> [WHAT THE TASK REQUIRES] In how many lines of the listing below does "январь" appear? Give only the figure.

+---+

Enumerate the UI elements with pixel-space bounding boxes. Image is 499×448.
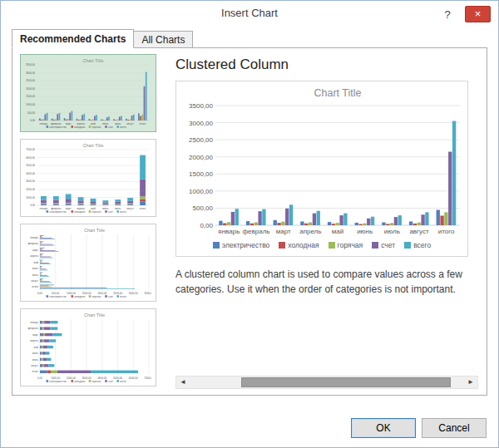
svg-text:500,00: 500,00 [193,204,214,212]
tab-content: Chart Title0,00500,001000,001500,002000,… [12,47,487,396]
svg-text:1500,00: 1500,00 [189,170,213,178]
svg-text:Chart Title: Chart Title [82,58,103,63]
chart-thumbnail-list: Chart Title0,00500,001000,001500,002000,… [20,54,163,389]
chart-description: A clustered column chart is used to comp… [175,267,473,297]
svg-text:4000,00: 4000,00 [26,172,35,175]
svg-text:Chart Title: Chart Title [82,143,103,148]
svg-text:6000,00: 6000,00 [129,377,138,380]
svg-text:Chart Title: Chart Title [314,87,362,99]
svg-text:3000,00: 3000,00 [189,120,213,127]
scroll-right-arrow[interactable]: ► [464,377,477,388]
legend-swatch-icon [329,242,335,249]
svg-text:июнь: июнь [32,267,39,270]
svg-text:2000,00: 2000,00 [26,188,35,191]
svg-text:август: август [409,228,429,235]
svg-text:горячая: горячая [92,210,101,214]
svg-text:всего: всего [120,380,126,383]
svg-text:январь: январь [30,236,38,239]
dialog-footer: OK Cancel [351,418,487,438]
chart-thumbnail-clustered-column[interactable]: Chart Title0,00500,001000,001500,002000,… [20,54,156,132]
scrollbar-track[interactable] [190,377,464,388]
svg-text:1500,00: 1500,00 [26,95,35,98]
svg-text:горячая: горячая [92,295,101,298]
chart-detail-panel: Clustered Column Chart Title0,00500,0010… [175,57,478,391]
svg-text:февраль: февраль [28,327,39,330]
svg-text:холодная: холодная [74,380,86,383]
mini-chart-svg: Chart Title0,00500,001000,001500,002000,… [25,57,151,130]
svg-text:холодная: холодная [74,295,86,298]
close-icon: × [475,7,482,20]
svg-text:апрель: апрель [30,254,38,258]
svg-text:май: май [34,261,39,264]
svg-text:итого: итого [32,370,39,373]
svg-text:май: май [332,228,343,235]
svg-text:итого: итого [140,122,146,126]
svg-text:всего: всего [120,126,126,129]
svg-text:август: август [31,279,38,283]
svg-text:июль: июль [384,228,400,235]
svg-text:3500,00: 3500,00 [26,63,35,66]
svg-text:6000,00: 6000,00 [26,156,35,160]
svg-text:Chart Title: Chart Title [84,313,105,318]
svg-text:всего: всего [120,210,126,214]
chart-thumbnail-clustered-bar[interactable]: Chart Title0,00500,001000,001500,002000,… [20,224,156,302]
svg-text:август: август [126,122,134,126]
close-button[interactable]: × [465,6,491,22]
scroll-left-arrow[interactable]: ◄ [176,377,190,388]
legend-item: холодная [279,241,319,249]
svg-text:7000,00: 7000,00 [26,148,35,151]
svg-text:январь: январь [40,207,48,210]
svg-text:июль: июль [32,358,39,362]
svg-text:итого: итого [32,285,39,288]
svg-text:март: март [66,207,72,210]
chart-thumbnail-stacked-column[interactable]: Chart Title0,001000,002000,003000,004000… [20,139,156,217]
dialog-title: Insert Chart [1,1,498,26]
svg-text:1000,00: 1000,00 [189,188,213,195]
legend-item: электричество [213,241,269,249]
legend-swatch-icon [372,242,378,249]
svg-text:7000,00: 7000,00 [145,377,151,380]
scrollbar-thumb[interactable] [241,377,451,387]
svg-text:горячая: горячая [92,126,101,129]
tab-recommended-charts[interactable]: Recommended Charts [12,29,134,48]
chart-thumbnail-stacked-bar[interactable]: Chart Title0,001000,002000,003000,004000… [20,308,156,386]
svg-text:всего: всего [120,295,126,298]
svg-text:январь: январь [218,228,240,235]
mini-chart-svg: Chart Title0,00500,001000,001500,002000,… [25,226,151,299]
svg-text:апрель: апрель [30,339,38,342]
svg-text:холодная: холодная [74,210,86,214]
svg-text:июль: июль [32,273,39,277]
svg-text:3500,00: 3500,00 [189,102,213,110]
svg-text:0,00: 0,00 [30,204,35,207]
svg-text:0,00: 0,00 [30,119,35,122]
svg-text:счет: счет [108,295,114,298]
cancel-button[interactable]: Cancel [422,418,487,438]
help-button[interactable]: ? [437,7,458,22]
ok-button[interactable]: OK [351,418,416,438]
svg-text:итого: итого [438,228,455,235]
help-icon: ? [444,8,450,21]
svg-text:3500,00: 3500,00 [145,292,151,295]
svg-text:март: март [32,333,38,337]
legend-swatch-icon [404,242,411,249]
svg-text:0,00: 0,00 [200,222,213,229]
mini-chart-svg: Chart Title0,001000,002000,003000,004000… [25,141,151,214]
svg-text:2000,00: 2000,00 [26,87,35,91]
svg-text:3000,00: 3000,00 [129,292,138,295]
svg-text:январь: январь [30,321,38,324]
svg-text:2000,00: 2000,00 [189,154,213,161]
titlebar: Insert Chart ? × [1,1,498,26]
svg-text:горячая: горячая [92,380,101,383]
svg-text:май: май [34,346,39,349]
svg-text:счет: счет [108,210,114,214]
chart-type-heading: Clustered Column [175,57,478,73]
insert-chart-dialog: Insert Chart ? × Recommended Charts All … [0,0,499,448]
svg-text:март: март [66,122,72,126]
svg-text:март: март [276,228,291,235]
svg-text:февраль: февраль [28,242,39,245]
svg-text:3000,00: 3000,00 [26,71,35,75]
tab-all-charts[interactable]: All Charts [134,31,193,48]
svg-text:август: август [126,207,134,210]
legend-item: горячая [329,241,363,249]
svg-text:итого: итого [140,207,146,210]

+---+

> [ANSWER TO THE EXERCISE] 4